* _WHAT THE EXERCISE ASKS_
Please repeat the lines below exactly. Begin with the line containing "EDICIÓN MÉXICO" and go on through the line containing "N° 299 / Agosto 202".

*** Opening of SOURCE DATA ***

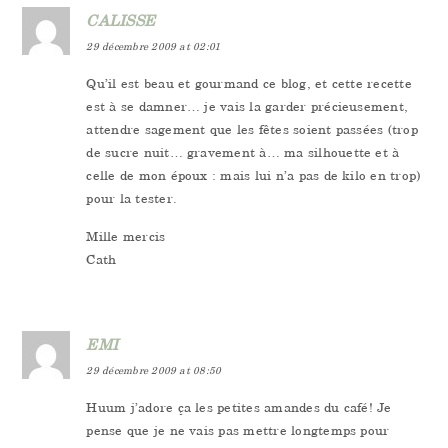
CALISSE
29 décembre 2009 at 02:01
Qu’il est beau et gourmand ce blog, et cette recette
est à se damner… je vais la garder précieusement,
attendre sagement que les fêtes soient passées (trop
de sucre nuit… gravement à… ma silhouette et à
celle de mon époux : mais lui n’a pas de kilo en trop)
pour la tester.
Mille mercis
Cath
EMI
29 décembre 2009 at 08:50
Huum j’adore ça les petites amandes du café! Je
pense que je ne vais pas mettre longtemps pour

*** Close of SOURCE DATA ***
*** Opening of SOURCE DATA ***

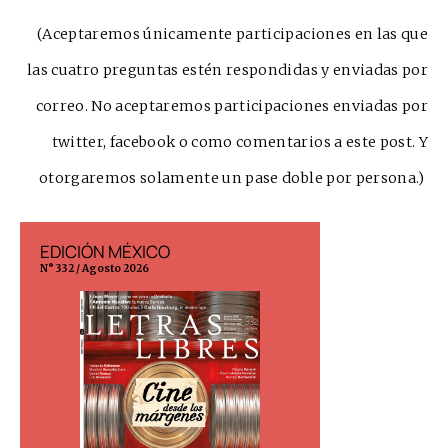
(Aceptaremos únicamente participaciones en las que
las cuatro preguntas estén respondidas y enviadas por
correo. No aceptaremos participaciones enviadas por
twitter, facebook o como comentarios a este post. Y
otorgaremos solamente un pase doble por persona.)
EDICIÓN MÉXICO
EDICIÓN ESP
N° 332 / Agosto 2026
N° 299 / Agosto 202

*** Close of SOURCE DATA ***
*** Opening of SOURCE DATA ***

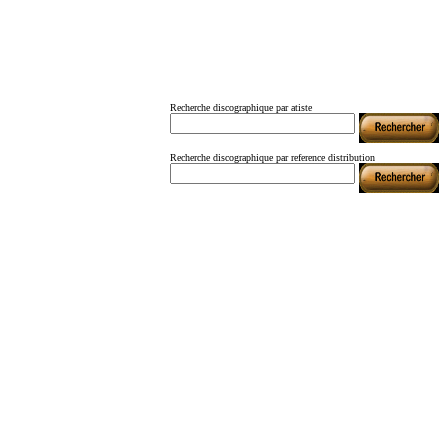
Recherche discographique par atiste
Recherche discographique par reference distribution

*** Close of SOURCE DATA ***

* _REPLY_
EDICIÓN MÉXICO
EDICIÓN ESP
N° 332 / Agosto 2026
N° 299 / Agosto 202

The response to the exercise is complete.